I took out the plastic panel that was there and used the same screw holes on the bottom and inside on the top. I took a utility knife with a new blade and trimmed a little on the sides to get it to fit. putting it in is a 2 person job.


----------



## [email protected] NJ (Oct 6, 2011)

move it;1437447 said:


> I put this in about 2 years ago. It might be a little overkill but it does everything but wash the truck.


Haha that's super cool. You can now yell at all the cars and people that get in your way while plowing. Thumbs Up


----------



## GMD1984 (Jan 19, 2009)

move it;1437447 said:


> I put this in about 2 years ago. It might be a little overkill but it does everything but wash the truck.

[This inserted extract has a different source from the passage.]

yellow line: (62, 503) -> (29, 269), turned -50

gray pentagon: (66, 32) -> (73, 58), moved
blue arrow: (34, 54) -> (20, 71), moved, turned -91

i will need the one that washes the truck !!!!!!


----------



## move it (Jan 6, 2010)

*in dash control*

The mic goes to a whelen 100 watt electronic airhorn/pa. amp and speaker. speaker is behind the front grill.


----------



## alldayrj (Feb 28, 2010)

headunit with backup camera








very nice when hitching up








plow control is a BOSS joystick, nothin to show


----------



## snowking11 (Jan 23, 2012)

mcwlandscaping;1436817 said:


> Man would all that stuff irritate me to the point of insanity! LOL looks neat though. How do you like your stream-light mounted next to your right leg? Any issues? I just mounted a friends in the same spot on his 04 2500HD


No problems with the streamlight there. I am a pretty big guy and havent had issues.


----------



## THEGOLDPRO (Jun 18, 2006)

lol some of you guys are wayyyy over kill with your setups.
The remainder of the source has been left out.